• _Task instructions_
Reproduce the listing that follows character for character, excluding its pictures.

-=-=-

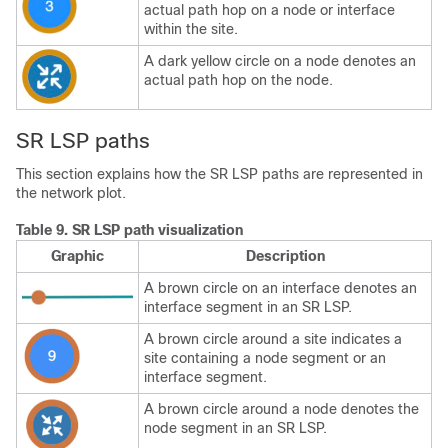
actual path hop on a node or interface
within the site.
A dark yellow circle on a node denotes an
actual path hop on the node.
SR LSP paths
This section explains how the SR LSP paths are represented in
the network plot.
Table 9.
SR LSP path visualization
Graphic
Description
A brown circle on an interface denotes an
interface segment in an SR LSP.
A brown circle around a site indicates a
site containing a node segment or an
interface segment.
A brown circle around a node denotes the
node segment in an SR LSP.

-=-=-

• _Result of the task_
actual path hop on a node or interface
within the site.
A dark yellow circle on a node denotes an
actual path hop on the node.
SR LSP paths
This section explains how the SR LSP paths are represented in
the network plot.
Table 9.
SR LSP path visualization
Graphic
Description
A brown circle on an interface denotes an
interface segment in an SR LSP.
A brown circle around a site indicates a
site containing a node segment or an
interface segment.
A brown circle around a node denotes the
node segment in an SR LSP.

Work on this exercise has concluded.